#### AIM OF THE EXERCISE:
Search the material below for "madres" and copy every line where it occurs.

#### DATA FOR ANALYSIS:
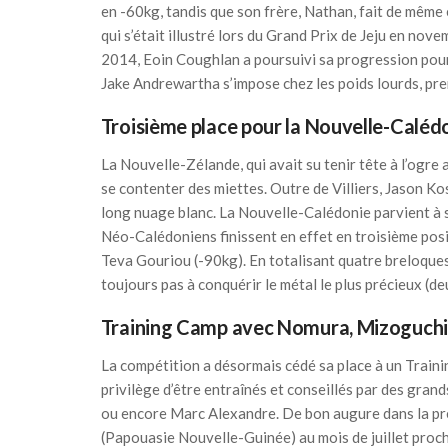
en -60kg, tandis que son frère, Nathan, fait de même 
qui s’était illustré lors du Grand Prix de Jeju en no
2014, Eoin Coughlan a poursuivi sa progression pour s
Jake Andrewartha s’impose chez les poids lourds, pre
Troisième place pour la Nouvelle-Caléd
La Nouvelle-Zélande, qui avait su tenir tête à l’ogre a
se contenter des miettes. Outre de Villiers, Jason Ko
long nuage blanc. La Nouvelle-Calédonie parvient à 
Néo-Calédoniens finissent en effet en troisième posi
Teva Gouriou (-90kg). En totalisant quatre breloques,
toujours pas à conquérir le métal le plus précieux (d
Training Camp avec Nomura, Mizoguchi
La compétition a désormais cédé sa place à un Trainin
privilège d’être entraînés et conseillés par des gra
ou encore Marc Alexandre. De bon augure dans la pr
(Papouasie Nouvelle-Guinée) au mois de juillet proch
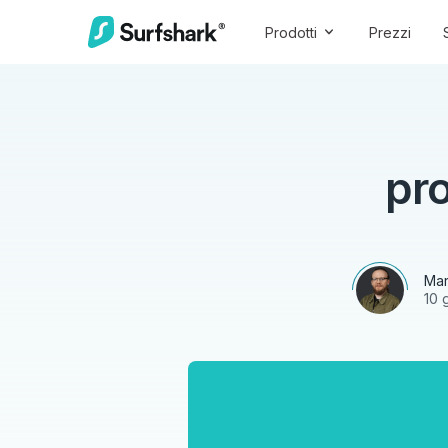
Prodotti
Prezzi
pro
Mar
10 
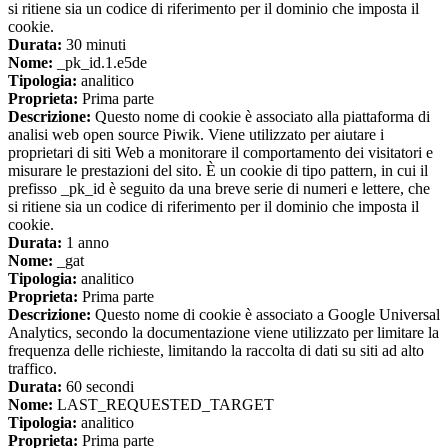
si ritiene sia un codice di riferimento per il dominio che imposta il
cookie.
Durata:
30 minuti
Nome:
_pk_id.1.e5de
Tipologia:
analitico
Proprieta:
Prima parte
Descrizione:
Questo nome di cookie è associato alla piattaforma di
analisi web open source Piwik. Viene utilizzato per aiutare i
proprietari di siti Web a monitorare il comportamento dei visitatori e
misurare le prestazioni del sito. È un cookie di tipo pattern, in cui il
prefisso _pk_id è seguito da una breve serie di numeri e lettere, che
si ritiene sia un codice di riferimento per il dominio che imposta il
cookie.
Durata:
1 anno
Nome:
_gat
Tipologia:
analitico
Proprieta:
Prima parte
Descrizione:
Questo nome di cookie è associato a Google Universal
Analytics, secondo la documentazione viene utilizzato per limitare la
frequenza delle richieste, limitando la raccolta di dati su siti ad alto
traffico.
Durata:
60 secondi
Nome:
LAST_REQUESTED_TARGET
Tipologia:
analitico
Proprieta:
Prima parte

==

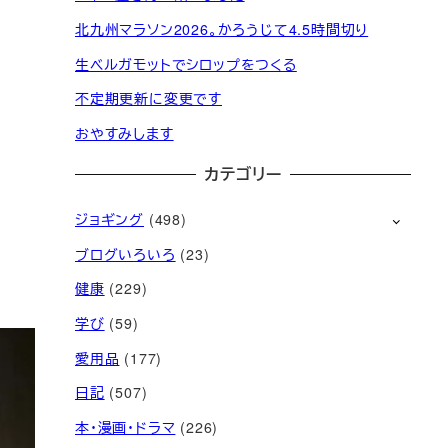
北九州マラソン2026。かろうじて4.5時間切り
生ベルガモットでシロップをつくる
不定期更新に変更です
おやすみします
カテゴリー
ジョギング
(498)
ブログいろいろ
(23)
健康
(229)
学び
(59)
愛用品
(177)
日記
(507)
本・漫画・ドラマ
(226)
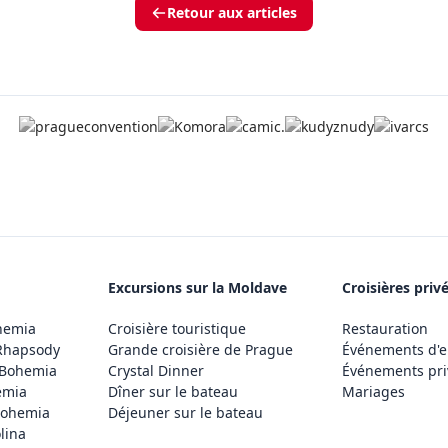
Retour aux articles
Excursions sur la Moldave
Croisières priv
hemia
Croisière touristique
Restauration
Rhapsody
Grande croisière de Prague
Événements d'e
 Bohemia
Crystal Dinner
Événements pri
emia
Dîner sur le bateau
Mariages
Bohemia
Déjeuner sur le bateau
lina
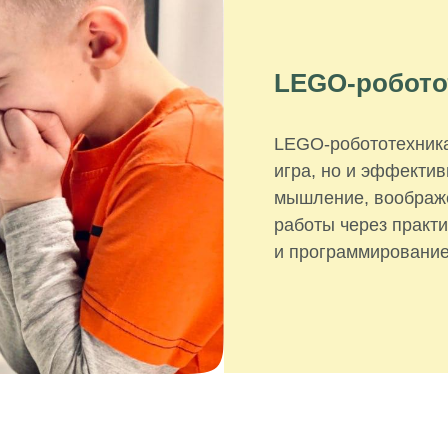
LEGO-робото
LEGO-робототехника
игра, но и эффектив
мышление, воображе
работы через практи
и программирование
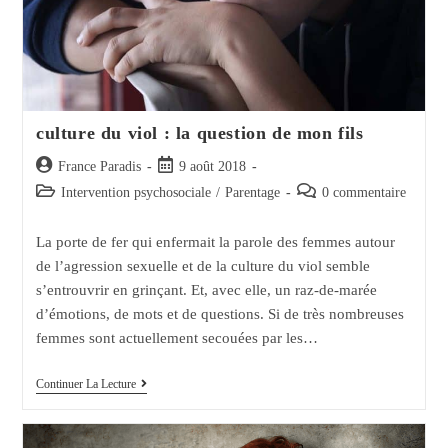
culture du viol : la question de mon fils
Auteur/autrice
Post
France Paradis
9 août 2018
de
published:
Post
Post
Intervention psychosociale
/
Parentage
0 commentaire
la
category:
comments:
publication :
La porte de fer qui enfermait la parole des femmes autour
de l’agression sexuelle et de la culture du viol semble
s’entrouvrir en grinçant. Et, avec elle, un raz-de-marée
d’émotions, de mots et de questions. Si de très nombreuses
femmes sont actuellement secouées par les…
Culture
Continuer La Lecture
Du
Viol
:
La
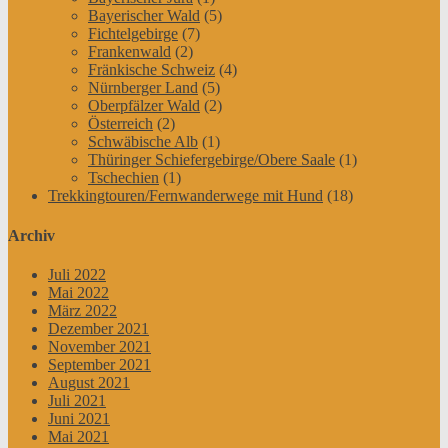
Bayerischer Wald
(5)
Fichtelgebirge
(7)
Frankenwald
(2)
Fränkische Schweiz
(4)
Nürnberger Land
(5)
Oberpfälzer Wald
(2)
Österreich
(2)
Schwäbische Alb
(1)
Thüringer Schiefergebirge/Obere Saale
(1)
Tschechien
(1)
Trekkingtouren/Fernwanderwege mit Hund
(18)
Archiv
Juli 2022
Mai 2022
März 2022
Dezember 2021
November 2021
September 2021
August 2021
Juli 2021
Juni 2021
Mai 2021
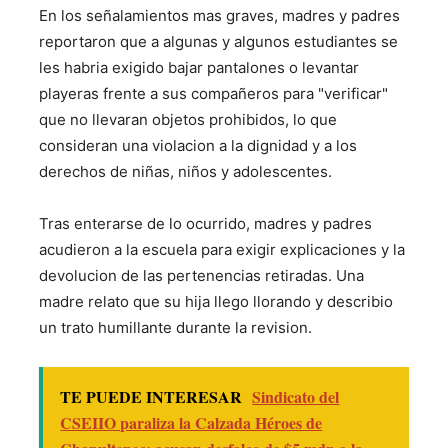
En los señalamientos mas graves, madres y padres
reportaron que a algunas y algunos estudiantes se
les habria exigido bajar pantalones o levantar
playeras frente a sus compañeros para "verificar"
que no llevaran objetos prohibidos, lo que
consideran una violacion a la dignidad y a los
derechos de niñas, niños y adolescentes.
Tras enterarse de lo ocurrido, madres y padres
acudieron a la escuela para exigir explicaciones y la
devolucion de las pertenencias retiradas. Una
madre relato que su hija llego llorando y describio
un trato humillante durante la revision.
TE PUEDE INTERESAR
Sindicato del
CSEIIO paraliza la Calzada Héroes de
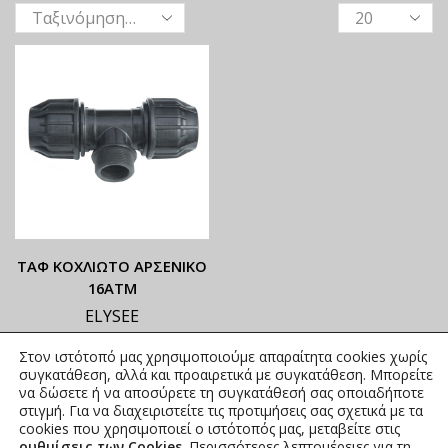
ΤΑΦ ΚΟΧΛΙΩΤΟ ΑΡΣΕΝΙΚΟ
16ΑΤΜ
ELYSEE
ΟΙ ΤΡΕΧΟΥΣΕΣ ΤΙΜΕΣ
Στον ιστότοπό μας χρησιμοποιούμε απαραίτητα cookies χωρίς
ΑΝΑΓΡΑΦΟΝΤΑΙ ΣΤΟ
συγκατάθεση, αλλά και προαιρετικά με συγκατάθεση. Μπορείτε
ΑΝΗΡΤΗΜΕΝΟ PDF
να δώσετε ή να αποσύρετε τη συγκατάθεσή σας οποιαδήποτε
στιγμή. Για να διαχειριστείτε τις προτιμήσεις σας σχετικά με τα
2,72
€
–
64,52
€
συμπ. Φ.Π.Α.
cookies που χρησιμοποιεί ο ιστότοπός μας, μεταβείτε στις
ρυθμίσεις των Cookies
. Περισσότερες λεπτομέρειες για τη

#### RESPONSE TO THIS EXERCISE:
En los señalamientos mas graves, madres y padres
Tras enterarse de lo ocurrido, madres y padres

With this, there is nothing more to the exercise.